Beranda Tambang Today Tersandung Kasus Korupsi, Eks Dirjen Minerba Bambang Gatot Sempat Jabat Komisaris Perusahaan...

Tersandung Kasus Korupsi, Eks Dirjen Minerba Bambang Gatot Sempat Jabat Komisaris Perusahaan Tambang

Bambang Gatot Ariyono
Ilustrasi.

Jakarta, TAMBANG – Bambang Gatot Ariyono ditetapkan sebagai tersangka kasus korupsi tata niaga timah oleh Jampidsus, Kejaksaan Agung (Kejagung).

Bambang adalah Direktur Jenderal Mineral dan Batubara (Dirjen Minerba), Kementerian ESDM periode 2015-2020. Dia dilantik oleh Menteri ESDM saat itu, Sudirman Said.

Jauh sebelum itu, lulusan Fakultas Teknik Geologi ini menjabat sebagai Kasubdit Pengembangan Layanan Bisnis 2001-2006. Kemudian Kasubdit Pengembangan Investasi, Kerja Sama Mineral dan Panas Bumi periode 2006-2008.

Karir Bambang kian moncer setelah dia menjabat sebagai Kepala Bisnis Mineral dan Batubara tahun 2008 hingga 2013. Pada tahun 2014-2015, dia menjabat sebagai Staf Ahli Kementerian ESDM Bidang Ekonomi dan Keuangan.

Selain di pemerintahan, Bambang Gatot juga sempat mencicipi posisi mentereng di sejumlah perusahaan tambang. Pada tahun 2015, Bambang Gatot dipercaya menjadi Komisaris PT Aneka Tambang Tbk (ANTAM) menggantikan Velix Vernando Wanggai.

Saat masih menjabat sebagai Dirjen Minerba, peraih Doktor dari Ecole Nationale Mines De Paris ini juga diangkat menjadi Komisaris Independen PT Indonesia Asahan Aluminium (Inalum) pada tahun 2018.  

Kini, Gatot ditetapkan tersangka oleh Jampidsus Kejagung karena tersandung mega korupsi tata niaga timah di IUP PT Timah Tbk (TINS).

“BGA (Bambang Gatot Ariyono) kami tingkatkan statusnya sebagai tersangka. Dia ditetapkan dalam kapasitasnya sebagai Dirjen Minerba Kementerian ESDM 2015-2020,” kata Direktur Penyidikan (Dirdik) Jampidsus Kejagung RI, Kuntadi dalam konferensi pers, Rabu (29/5).
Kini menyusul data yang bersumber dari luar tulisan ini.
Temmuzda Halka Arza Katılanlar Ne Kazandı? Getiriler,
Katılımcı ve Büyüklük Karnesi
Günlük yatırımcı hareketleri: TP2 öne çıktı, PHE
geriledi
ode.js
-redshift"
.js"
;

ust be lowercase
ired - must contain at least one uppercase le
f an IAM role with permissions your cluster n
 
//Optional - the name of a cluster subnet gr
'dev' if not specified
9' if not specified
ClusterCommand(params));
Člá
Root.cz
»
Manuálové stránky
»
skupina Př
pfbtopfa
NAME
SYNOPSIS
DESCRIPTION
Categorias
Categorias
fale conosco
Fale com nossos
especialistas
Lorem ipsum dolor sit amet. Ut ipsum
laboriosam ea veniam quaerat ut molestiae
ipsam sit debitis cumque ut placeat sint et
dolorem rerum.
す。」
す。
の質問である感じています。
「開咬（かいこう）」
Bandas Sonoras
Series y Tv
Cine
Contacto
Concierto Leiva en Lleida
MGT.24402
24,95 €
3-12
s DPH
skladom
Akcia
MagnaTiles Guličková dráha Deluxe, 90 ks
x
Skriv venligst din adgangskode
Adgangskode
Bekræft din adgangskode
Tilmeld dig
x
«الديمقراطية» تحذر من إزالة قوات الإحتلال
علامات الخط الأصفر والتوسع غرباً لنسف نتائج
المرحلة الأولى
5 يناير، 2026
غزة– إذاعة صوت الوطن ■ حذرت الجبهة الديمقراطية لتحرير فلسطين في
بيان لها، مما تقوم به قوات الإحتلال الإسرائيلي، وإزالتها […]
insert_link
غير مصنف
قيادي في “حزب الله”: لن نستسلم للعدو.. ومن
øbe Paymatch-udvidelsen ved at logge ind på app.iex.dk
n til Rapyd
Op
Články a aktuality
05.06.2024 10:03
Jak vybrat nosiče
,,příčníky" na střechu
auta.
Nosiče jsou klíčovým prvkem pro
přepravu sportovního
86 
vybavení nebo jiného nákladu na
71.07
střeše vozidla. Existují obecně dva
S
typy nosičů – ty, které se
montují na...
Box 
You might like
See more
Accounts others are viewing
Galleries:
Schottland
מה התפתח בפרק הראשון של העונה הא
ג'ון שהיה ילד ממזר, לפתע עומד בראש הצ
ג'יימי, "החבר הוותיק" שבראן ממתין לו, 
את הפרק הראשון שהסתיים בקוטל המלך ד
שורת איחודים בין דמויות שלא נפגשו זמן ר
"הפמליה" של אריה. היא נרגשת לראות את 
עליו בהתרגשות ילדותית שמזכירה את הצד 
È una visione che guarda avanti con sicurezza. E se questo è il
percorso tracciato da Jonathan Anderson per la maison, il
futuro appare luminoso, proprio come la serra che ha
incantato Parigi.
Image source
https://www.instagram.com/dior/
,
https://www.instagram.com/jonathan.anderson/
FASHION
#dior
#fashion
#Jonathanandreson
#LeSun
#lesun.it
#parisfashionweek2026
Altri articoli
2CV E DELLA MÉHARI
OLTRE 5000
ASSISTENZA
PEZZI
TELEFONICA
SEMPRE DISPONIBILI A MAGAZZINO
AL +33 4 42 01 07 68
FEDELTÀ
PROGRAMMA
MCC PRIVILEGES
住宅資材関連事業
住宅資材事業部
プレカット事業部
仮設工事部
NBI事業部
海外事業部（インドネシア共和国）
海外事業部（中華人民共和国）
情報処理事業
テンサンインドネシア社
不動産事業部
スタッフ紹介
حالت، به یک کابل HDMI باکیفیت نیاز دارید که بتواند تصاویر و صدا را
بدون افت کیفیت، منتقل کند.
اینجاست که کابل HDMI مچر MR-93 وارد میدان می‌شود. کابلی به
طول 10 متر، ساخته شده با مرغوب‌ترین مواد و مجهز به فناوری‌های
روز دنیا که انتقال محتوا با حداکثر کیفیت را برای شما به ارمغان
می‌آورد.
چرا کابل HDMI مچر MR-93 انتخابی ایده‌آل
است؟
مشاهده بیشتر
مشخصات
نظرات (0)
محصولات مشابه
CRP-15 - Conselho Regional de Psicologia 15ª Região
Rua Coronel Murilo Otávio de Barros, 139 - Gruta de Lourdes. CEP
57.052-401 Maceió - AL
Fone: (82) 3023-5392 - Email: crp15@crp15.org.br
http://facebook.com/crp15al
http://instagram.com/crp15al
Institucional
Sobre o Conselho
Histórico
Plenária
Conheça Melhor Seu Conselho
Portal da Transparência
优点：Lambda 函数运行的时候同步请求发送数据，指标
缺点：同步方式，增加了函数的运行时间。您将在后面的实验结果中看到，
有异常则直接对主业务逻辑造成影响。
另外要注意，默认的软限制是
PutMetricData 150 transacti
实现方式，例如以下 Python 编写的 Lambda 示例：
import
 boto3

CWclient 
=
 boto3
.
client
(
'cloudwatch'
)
Bambang Gatot Ariyono diduga telah melakukan perbuatan melawan hukum dalam proses Rencana Kerja dan Anggaran Biaya (RKAB) IUP PT Timah pada tahun 2019. Kata Kuntadi, perubahan RKAB yang dilakukan Bambang tanpa melalui kajian yang jelas dan belakangan diketahui hanya untuk kepentingan transaksi timah ilegal.

“Perubahan ini tidak sama sekali dilakukan dengan kajian apapun dan belakangan kita tahu dalam rangka untuk fasilitasi transaksi timah yang diproduksi secara ilegal,” tambahnya.

Berdasarkan hitungan Kejagung yang bekerja sama dengan sejumlah ahli lingkungan dan Badan Pengawasan Keuangan dan Pembangunan (BPKP), kasus ini merugikan keuangan negara hingga Rp300 triliun.